Four years ago, our Racial Justice Committee knew that it was important to make a pilgrimage to Montgomery, to witness and be informed firsthand on the realities of black history in America. And we also knew that we wanted to do this trip as a step in our own process of reconciliation. We want to build a better world by understanding our shared histories and learning from past evils so that those evils can be combatted and never enacted again. We partnered with the N.A.A.C.P. for that trip, and upon our return, witnessed the intentional process of Alachua County entering its own process of reconciliation, with many of our members directly involved.

Two weeks ago, one of the most profound moments for me came when I found the jars of soil collected from various sites of known racial terror and lynching in Alachua County. And I remembered how many of us performed our own acts of penitence and remembrance by adding our own handful of dirt to those very jars.

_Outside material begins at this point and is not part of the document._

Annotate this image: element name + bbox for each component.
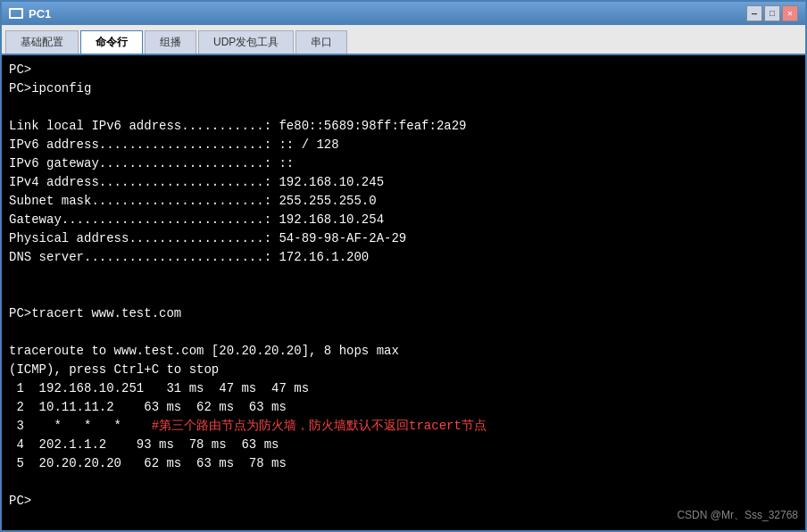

There they sat, on full display; names to be recited, remembered, and mourned, collected by hands that hope to be part of a more beautiful community, where all of us are committed to working for the common good for all.

On December 1st, we will conclude our most recent pilgrimage experience by saying the names and recalling the experiences of our trip to Montgomery, this time with members of the Alachua County Community Remembrance Project, local leaders from Hawthorne, Micanopy, Alachua, and beyond, and with members of our local branch of the N.A.A.C.P. Hopefully, the connections we felt through our shared experience will foster new friendships. I know the blessing of being in a sacred community to support one another and hold one another accountable to further works of justice and care will always be with us. And I pray that as we say their names and light a candle in remembrance once again, our work will continue to glow and grow as a beacon of hope and hard work in a world desperately in need.

1 Comment

  1. I’m right now reading – actually re-reading – a book called “The Life We Bury” by Allen Eskens. It’s a novel that involves several of the characters who in various circumstances have tried hard to suppress disturbing events they are distressed about or ashamed of. And in reading your message, Andy, it stuck me that this is what we once again as a country seem to be trying to do – to hide and ignore that long period of enslaving, killing, suppressing and attempting to shut away an entire race, hoping that in doing so we can somehow make those ugly parts of our past disappear. It sounds like UCG is trying its best to counter that strong urge. Thank you for reminding all and taking part in countering our unhealthy urges.